▸ About this task
Output exactly the lines below from the one containing "pyautogui.click(x=<x>, y=<y>)" to the last line, both included. Omit pictures.

▸ Provided data
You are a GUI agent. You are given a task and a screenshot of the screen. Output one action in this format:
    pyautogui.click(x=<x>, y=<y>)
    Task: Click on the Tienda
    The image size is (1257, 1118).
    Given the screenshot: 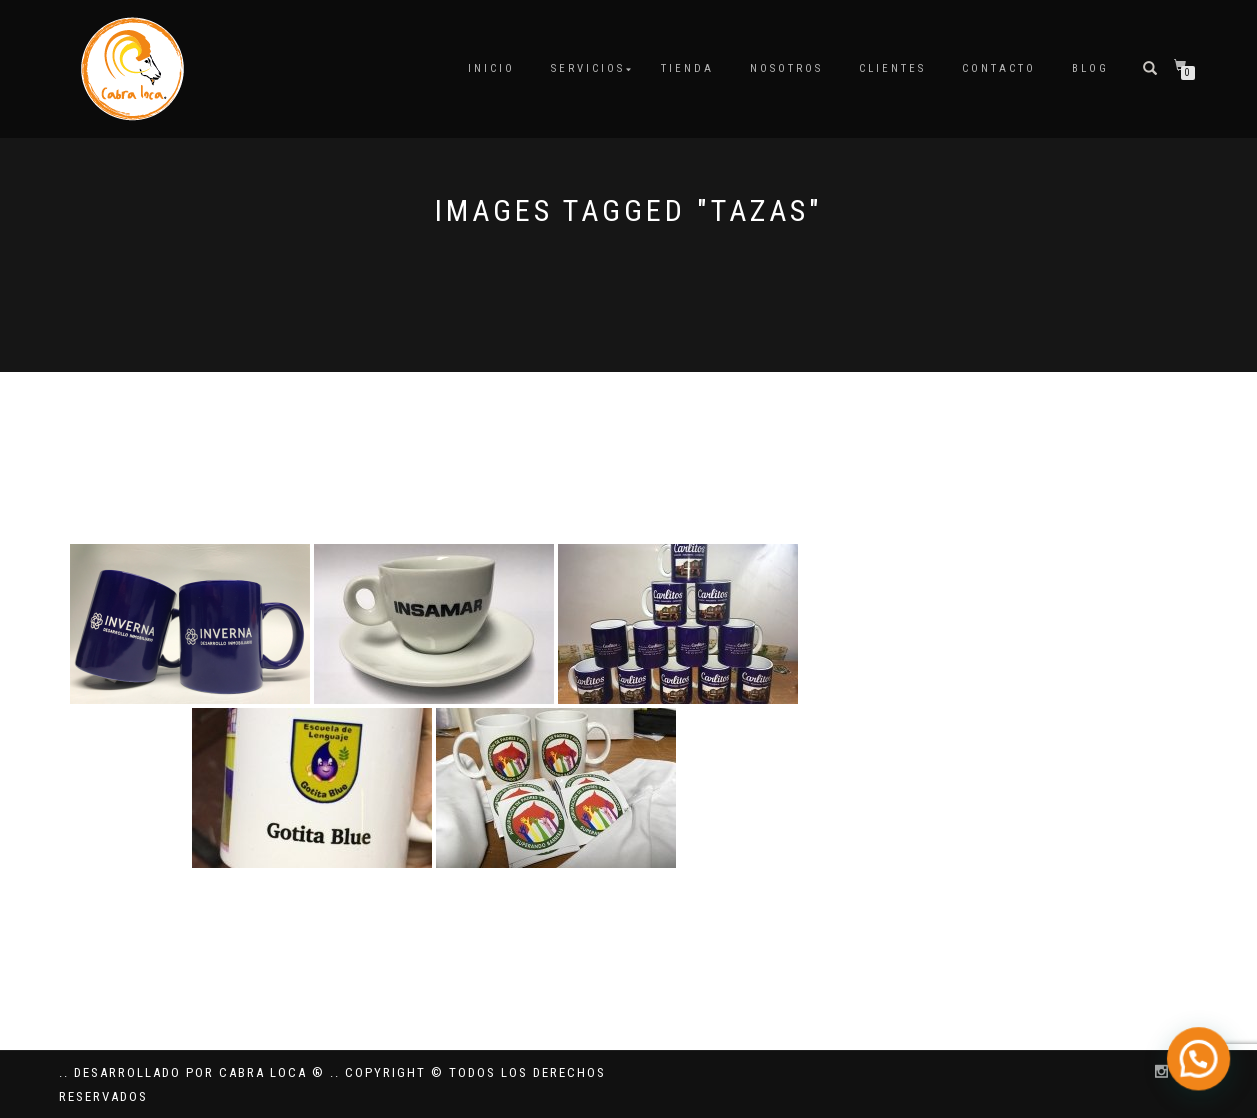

▸ Exercise output
    pyautogui.click(x=<x>, y=<y>)
    Task: Click on the Tienda
    The image size is (1257, 1118).
    Given the screenshot: 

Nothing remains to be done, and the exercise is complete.